Bachelor of Arts in Critical Race and Ethnic Studies (Bachelors)

UC Santa Cruz

Santa Cruz, CA

The B.A. program in critical race and ethnic studies (CRES) offers an interdisciplinary curriculum that enables majors to study the history of race and racialization both in the United States and across the globe and to learn how structures of race and racism have changed over time. By approaching race as a major ideological framework through which practices of power and domination as well as struggles for liberation and self-determination have been articulated and enacted throughout modern history and in the contemporary moment, our majors develop a deep understanding of how race and other modalities of power have informed the imagination and trajectory of social transformation and justice in the past and the present. The study of race in CRES yields critical insights into the social, political, cultural, and economic processes that have defined and shaped the modern era—colonialism, slavery, conquest, displacement, genocide, warfare, migration, creolization, criminalization, imprisonment, disenfranchisement, globalization, racial profiling, and post-9/11 security state policies. CRES engages with queer and feminist critique, decolonial thought, and analysis of labor in challenging asymmetrical and exploitative power relations, not only illuminating how race, racism, and racialization are socially reproduced in societies structured by dominance, but also fostering emergent and contestatory forms of knowledge and praxis. A commitment to structural transformation is grounded in intersectional approaches to difference (race, class, gender, sexuality, and caste) and defines the work we do.
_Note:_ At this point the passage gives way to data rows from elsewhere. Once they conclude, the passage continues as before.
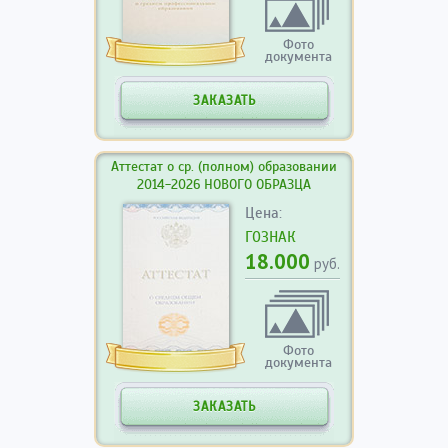
Фото
документа
ЗАКАЗАТЬ
Аттестат о ср. (полном) образовании
2014-2026 НОВОГО ОБРАЗЦА
Цена:
ГОЗНАК
18.000
руб.
Фото
документа
ЗАКАЗАТЬ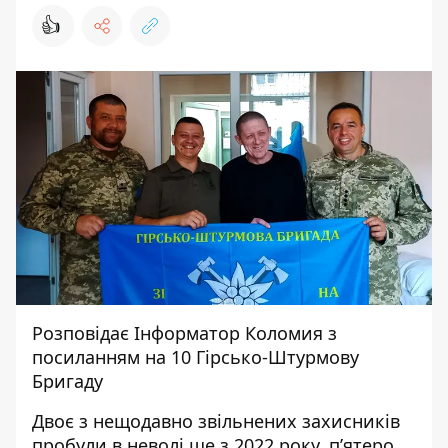
👍
Розповідає
Інформатор Коломия
з
посиланням на
10 Гірсько-Штурмову
Бригаду
Двоє з нещодавно звільнених захисників
пробули в неволі ще з 2022 року, п’ятеро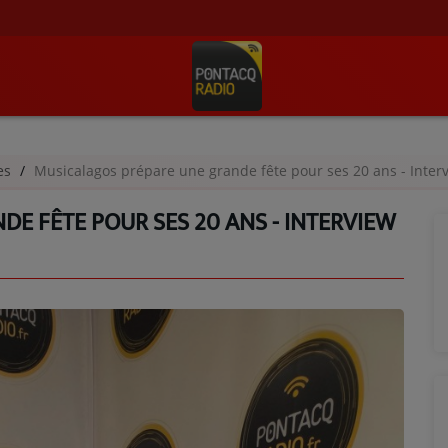
ges
Musicalagos prépare une grande fête pour ses 20 ans - Inter
E FÊTE POUR SES 20 ANS - INTERVIEW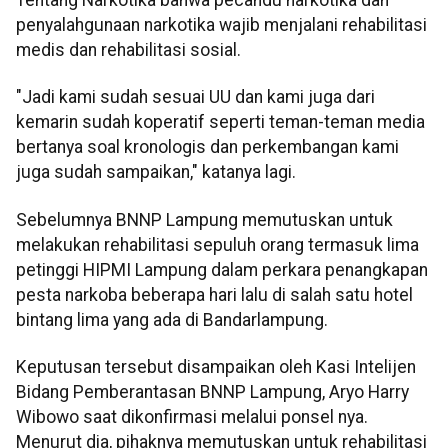
Tentang Narkotika bahwa pecandu narkotika dan
penyalahgunaan narkotika wajib menjalani rehabilitasi
medis dan rehabilitasi sosial.
"Jadi kami sudah sesuai UU dan kami juga dari
kemarin sudah koperatif seperti teman-teman media
bertanya soal kronologis dan perkembangan kami
juga sudah sampaikan," katanya lagi.
Sebelumnya BNNP Lampung memutuskan untuk
melakukan rehabilitasi sepuluh orang termasuk lima
petinggi HIPMI Lampung dalam perkara penangkapan
pesta narkoba beberapa hari lalu di salah satu hotel
bintang lima yang ada di Bandarlampung.
Keputusan tersebut disampaikan oleh Kasi Intelijen
Bidang Pemberantasan BNNP Lampung, Aryo Harry
Wibowo saat dikonfirmasi melalui ponsel nya.
Menurut dia, pihaknya memutuskan untuk rehabilitasi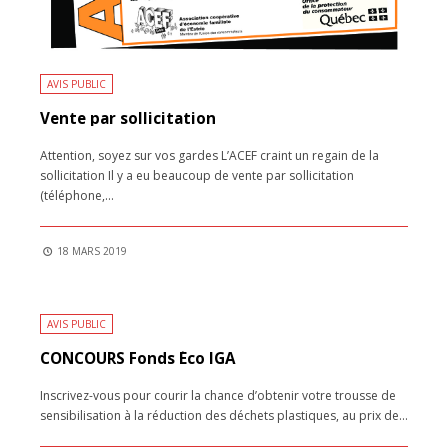
AVIS PUBLIC
Vente par sollicitation
Attention, soyez sur vos gardes L’ACEF craint un regain de la
sollicitation Il y a eu beaucoup de vente par sollicitation
(téléphone,
...
18 MARS 2019
AVIS PUBLIC
CONCOURS Fonds Éco IGA
Inscrivez-vous pour courir la chance d’obtenir votre trousse de
sensibilisation à la réduction des déchets plastiques, au prix de
...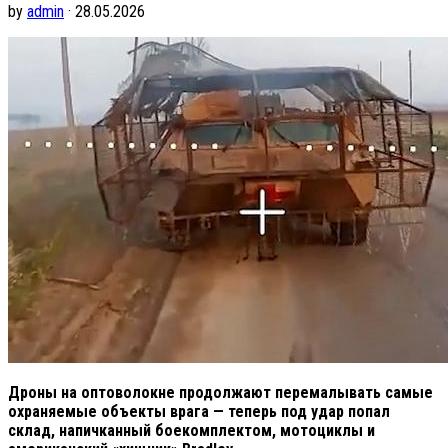
by
admin
· 28.05.2026
Дроны на оптоволокне продолжают перемалывать самые
охраняемые объекты врага — теперь под удар попал
склад, напичканный боекомплектом, мотоциклы и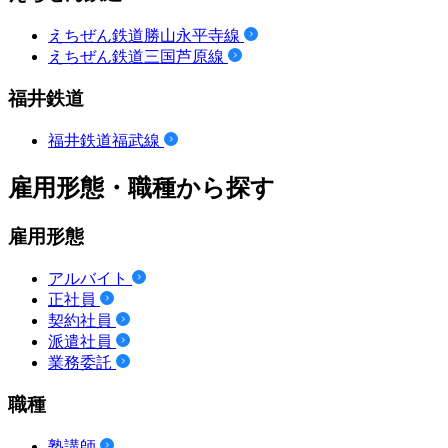
えちぜん鉄道勝山永平寺線
えちぜん鉄道三国芦原線
福井鉄道
福井鉄道福武線
雇用形態・職種から探す
雇用形態
アルバイト
正社員
契約社員
派遣社員
業務委託
職種
塾講師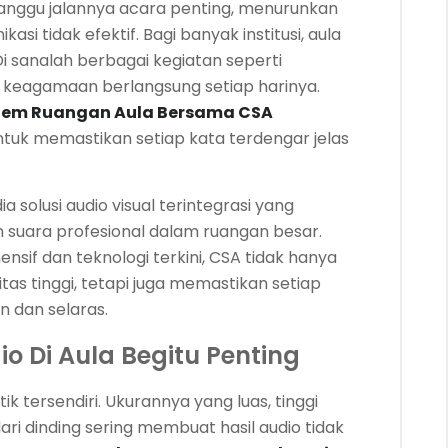
ganggu jalannya acara penting, menurunkan
i tidak efektif. Bagi banyak institusi, aula
i sanalah berbagai kegiatan seperti
 keagamaan berlangsung setiap harinya.
tem Ruangan Aula Bersama CSA
ntuk memastikan setiap kata terdengar jelas
 solusi audio visual terintegrasi yang
uara profesional dalam ruangan besar.
if dan teknologi terkini, CSA tidak hanya
as tinggi, tetapi juga memastikan setiap
n dan selaras.
o Di Aula Begitu Penting
k tersendiri. Ukurannya yang luas, tinggi
dari dinding sering membuat hasil audio tidak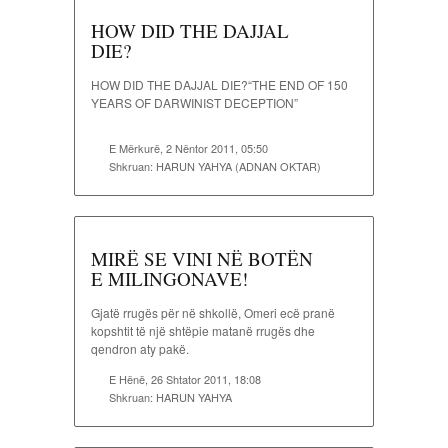
HOW DID THE DAJJAL
DIE?
HOW DID THE DAJJAL DIE?“THE END OF 150
YEARS OF DARWINIST DECEPTION”
E Mërkurë, 2 Nëntor 2011, 05:50
Shkruan:
HARUN YAHYA (ADNAN OKTAR)
MIRË SE VINI NË BOTËN
E MILINGONAVE!
Gjatë rrugës për në shkollë, Omeri ecë pranë
kopshtit të një shtëpie matanë rrugës dhe
qendron aty pakë.
E Hënë, 26 Shtator 2011, 18:08
Shkruan:
HARUN YAHYA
The CRES major allows students flexibility at the upper-division level to design an interdisciplinary course of study that enables a general overview of areas of interest, while selecting electives from multiple areas of specific research and career interests. Alternatively, they can engage deeply with a key area of focus, taking a number of courses in a particular area in order to develop expertise in it. For example, they may wish to focus on a social group (e.g., members of the African diaspora), on a discipline (e.g., history), on a social phenomenon (e.g., social movements), or on a methodological or theoretical orientation (e.g., theories of race, gender, and sexuality).
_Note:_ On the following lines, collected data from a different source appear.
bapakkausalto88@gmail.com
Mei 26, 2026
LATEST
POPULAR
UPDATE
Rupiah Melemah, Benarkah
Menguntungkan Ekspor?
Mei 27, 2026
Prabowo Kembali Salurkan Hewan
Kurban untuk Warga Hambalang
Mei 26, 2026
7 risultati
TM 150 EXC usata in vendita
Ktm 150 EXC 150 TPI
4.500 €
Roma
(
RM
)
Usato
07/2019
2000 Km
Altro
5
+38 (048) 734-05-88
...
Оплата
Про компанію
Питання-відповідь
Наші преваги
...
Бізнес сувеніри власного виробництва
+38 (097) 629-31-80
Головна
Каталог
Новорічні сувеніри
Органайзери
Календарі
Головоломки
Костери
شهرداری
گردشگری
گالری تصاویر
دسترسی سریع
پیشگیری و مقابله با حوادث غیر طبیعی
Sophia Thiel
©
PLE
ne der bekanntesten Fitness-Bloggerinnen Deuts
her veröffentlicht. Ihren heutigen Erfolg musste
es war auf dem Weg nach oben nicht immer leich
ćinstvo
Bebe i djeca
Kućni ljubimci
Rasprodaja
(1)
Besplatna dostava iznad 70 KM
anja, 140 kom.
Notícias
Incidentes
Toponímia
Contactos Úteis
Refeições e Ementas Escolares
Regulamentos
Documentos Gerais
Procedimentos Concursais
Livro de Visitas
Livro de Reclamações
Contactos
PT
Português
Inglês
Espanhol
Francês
Through immersion in a program of study that is multidisciplinary, comparative, and transnational in scope, CRES majors develop a critical perspective on race, racial relations, and racial justice in the United States and beyond. CRES also helps students develop skills in critical thinking, comparative analysis, the application of social theory, research, communication, and writing so that they can act effectively in an ever-changing, complex, and culturally diverse world. A student with a bachelor’s degree in CRES will be well prepared for employment and continuing educational opportunities in the humanities, social sciences, law, medicine/public health, education, and international affairs and strongly positioned to pursue careers in the private, public, and non-profit sectors.


Kết quả học tập của chương trình

Students who complete the CRES major should emerge with the following skills, competencies, and knowledge:

Critical Frameworks

✔ Demonstrate deep knowledge of historical, contemporary, and intersectional perspectives on race and ethnicity.

✔ Demonstrate familiarity with different disciplinary methods applied to race and ethnicity.

✔ Demonstrate a critical perspective on institutional power and knowledge.

Truyền thông

✔ Demonstrate ability to account for other people’s arguments, to formulate one’s own arguments, and to locate both arguments in the larger context of the field.

✔ Demonstrate ability to formulate an argument in alternative media, such as speech, audiovisual, digital, and other forms of non-written communication.

✔ Demonstrate writing effectively in the interdisciplinary field.

Nghiên cứu

✔ Demonstrate ability to design and implement a collaborative research project.

✔ Demonstrate ability to design and implement an independent research project.

Community Collaboration, Engagement, and Activism

✔ Demonstrate an understanding of the issues, ethics, and methods surrounding activist, collaborative, and community-based research projects.

✔ Demonstrate an understanding of collaborative knowledge that effectively integrates theoretical and experiential thinking about social justice.